WHAT TO WORK ON: The reply should be a single number: the count of lines below that contain the word "deelt".

TASK MATERIAL:
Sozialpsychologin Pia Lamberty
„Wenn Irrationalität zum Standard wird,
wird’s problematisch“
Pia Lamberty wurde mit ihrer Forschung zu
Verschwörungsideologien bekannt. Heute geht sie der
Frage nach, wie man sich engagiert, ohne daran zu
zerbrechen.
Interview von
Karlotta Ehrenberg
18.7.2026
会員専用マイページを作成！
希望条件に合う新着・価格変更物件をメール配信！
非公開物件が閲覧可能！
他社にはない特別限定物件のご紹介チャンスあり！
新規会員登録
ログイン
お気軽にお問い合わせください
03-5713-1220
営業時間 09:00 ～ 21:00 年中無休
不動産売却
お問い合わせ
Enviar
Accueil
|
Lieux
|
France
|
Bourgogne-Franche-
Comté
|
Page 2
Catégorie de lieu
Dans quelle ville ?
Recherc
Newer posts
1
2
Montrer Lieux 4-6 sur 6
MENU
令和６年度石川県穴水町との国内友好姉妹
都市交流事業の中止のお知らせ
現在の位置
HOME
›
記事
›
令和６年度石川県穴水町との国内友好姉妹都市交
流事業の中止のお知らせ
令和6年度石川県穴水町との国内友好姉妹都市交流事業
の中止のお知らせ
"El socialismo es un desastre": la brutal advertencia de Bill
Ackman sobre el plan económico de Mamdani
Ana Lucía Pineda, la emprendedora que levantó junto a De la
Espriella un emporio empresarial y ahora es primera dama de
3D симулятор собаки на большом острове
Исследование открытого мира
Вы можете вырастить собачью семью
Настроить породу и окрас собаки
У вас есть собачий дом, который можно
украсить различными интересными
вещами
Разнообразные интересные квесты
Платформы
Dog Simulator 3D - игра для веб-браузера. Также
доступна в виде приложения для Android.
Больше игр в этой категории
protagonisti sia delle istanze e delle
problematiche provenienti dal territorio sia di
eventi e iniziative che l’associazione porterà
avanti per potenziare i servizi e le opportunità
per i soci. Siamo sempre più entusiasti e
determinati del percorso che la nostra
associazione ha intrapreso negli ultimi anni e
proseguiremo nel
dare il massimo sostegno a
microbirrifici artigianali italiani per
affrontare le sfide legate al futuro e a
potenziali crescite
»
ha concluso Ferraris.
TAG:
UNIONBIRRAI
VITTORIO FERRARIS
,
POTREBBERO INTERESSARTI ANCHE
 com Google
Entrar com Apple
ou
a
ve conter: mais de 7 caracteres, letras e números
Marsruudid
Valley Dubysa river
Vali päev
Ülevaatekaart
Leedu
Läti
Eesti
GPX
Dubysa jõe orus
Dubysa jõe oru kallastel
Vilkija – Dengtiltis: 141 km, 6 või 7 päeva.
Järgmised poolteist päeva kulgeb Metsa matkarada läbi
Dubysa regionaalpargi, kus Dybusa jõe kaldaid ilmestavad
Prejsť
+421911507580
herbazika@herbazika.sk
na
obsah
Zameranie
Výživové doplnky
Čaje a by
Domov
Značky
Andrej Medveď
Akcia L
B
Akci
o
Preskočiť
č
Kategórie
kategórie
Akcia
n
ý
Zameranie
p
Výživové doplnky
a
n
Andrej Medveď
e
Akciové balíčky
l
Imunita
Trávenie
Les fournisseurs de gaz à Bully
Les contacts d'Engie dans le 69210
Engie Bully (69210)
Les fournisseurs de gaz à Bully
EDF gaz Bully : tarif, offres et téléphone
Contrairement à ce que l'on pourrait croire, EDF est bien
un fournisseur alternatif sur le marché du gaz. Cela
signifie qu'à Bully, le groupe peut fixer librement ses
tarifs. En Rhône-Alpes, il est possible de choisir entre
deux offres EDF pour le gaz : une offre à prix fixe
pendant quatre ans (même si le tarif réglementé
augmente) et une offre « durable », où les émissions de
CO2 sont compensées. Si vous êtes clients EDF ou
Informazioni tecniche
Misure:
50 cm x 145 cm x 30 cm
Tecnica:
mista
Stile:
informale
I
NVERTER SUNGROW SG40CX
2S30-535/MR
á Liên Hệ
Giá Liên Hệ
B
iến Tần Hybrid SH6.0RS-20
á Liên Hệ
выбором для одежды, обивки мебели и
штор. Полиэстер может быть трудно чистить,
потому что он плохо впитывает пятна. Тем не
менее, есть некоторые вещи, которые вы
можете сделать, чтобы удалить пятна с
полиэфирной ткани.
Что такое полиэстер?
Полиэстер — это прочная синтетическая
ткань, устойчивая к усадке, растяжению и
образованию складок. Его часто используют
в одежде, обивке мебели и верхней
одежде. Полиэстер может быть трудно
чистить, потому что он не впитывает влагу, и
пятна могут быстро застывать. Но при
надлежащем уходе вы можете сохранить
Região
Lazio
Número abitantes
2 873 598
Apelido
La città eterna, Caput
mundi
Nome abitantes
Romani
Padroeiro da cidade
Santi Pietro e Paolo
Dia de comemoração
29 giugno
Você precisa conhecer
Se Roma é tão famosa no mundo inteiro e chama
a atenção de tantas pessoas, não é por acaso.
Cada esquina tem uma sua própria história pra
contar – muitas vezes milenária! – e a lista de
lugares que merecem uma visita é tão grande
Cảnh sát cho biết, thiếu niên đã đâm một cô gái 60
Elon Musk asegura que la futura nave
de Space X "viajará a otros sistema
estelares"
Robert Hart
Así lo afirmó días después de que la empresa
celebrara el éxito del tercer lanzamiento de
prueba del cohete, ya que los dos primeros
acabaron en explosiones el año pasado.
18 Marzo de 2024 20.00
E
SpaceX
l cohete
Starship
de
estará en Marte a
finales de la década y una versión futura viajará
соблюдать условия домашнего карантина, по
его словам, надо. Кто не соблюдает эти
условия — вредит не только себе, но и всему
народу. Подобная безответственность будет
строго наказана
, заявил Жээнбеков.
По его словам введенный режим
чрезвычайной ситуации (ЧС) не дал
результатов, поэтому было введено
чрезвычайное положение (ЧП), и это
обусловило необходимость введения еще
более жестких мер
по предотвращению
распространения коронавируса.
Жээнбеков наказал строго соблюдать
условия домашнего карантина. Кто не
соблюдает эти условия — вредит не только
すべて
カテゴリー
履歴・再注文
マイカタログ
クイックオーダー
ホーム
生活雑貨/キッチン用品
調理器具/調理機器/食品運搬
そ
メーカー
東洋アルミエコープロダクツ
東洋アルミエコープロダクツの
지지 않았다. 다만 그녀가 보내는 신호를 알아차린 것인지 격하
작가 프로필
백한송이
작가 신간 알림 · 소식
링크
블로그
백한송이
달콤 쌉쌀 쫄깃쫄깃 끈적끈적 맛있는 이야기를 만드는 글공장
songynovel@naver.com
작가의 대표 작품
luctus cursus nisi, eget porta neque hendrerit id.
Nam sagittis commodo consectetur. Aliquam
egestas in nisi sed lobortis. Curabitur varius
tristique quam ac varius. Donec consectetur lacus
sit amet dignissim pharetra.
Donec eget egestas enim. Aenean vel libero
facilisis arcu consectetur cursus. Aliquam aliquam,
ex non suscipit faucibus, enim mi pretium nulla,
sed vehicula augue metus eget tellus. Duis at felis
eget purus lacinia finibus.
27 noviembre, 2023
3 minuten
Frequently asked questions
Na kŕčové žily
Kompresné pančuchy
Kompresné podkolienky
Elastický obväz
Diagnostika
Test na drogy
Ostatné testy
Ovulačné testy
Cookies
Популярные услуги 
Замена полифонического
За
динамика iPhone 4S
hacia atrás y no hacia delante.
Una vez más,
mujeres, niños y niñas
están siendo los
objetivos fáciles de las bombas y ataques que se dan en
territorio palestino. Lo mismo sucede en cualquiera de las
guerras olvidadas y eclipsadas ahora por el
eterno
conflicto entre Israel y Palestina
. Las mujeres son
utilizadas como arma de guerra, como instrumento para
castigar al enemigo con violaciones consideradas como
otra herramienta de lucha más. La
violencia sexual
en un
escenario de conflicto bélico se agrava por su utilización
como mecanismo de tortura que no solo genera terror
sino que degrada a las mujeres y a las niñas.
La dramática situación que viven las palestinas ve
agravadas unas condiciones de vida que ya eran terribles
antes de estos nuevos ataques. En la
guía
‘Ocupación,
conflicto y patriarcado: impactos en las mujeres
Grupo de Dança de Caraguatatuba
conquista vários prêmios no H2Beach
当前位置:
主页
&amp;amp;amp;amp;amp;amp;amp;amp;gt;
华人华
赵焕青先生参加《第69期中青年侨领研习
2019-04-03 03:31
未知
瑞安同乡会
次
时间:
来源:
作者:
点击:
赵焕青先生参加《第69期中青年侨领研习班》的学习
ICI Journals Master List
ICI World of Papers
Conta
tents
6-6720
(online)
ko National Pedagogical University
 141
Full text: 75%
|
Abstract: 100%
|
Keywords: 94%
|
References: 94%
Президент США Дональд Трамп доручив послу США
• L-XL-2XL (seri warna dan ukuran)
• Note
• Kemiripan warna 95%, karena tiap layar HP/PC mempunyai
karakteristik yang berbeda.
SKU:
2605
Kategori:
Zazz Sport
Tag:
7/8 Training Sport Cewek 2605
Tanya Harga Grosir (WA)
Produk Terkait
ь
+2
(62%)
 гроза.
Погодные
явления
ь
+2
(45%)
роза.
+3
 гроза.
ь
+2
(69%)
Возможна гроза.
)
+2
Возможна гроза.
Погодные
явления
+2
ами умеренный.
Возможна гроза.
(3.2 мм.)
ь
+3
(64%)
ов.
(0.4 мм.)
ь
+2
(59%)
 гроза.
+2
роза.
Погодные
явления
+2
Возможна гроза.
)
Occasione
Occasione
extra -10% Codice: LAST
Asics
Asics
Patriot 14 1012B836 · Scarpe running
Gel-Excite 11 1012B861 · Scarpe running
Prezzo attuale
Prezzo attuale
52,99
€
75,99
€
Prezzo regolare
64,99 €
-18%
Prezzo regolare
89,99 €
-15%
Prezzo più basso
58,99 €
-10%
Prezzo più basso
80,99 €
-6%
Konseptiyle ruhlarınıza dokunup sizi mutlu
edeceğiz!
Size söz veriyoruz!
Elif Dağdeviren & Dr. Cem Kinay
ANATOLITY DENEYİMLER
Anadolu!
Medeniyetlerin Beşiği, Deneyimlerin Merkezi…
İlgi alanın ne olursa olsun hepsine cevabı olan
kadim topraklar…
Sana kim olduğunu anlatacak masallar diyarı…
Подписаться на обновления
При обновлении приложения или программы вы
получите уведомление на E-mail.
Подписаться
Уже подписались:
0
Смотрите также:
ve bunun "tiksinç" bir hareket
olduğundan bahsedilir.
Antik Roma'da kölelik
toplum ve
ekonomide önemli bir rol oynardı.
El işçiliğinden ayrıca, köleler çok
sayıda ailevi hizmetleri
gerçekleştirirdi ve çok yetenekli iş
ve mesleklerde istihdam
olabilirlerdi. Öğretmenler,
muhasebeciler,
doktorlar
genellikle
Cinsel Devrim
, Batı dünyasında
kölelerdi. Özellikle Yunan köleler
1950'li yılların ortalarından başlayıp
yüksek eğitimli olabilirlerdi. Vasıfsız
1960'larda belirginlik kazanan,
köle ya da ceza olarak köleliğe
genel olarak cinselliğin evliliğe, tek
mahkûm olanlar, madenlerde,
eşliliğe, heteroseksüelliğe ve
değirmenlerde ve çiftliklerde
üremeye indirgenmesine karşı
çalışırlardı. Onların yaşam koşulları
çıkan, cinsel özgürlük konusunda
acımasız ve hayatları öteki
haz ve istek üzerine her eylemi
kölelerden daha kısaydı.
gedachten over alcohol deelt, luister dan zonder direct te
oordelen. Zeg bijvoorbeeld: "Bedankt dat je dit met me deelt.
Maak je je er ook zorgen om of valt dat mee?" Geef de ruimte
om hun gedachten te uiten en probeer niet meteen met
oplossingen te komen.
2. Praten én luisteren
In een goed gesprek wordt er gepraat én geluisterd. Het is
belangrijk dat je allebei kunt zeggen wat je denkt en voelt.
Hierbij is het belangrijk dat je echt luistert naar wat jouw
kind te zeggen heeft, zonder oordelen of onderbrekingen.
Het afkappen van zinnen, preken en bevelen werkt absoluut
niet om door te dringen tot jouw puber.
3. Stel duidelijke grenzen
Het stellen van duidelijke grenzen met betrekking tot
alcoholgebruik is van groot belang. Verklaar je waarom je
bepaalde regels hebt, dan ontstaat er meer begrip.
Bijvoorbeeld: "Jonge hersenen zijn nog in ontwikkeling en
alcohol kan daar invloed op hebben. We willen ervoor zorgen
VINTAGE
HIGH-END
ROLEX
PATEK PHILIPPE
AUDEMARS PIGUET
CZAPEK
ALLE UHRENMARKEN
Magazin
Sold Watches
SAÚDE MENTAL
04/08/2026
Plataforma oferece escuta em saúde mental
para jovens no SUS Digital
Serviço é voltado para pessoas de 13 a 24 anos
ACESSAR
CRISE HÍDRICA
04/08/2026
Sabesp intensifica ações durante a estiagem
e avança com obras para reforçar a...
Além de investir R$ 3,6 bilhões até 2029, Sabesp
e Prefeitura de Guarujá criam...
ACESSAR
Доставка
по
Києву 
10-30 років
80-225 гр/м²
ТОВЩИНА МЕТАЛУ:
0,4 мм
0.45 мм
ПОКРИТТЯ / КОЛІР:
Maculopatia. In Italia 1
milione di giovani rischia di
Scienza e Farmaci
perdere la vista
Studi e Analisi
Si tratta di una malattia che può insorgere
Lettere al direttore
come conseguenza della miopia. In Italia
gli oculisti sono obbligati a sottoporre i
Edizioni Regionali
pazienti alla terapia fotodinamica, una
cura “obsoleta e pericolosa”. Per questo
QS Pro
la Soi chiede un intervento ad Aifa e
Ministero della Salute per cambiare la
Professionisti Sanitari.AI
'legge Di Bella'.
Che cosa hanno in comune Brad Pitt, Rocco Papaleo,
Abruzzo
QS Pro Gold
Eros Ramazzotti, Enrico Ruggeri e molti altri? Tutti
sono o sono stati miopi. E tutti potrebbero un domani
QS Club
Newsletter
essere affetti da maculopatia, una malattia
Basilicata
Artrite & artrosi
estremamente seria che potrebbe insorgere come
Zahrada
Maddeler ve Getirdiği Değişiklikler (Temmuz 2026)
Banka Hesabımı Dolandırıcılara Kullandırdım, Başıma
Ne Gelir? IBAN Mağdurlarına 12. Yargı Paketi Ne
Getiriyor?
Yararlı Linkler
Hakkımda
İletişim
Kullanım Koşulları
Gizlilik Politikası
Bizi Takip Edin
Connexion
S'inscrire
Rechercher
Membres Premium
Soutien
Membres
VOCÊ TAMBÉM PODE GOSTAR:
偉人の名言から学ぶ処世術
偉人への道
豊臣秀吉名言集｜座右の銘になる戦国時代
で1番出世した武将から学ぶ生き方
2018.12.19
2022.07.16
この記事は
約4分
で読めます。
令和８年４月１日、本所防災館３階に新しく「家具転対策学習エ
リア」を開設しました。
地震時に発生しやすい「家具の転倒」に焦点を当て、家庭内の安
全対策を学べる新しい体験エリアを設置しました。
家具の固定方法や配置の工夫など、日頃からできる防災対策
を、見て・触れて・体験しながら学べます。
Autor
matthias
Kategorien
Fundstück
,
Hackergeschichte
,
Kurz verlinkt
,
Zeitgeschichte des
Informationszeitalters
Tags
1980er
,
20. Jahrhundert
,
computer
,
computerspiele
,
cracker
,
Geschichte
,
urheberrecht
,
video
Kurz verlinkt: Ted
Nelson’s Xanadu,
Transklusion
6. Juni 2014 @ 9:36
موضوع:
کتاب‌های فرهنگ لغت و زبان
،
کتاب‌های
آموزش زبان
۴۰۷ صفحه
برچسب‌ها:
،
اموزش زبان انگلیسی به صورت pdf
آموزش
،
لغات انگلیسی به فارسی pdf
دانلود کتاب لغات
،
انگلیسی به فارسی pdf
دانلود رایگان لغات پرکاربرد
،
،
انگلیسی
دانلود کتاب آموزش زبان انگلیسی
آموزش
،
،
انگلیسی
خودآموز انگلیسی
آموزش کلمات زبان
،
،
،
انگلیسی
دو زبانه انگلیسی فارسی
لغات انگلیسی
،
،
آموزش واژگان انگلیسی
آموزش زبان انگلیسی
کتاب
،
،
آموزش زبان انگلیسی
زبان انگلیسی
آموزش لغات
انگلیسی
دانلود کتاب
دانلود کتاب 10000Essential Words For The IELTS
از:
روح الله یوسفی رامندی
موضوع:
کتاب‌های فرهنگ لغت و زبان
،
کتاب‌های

SOLVED EXERCISE: 2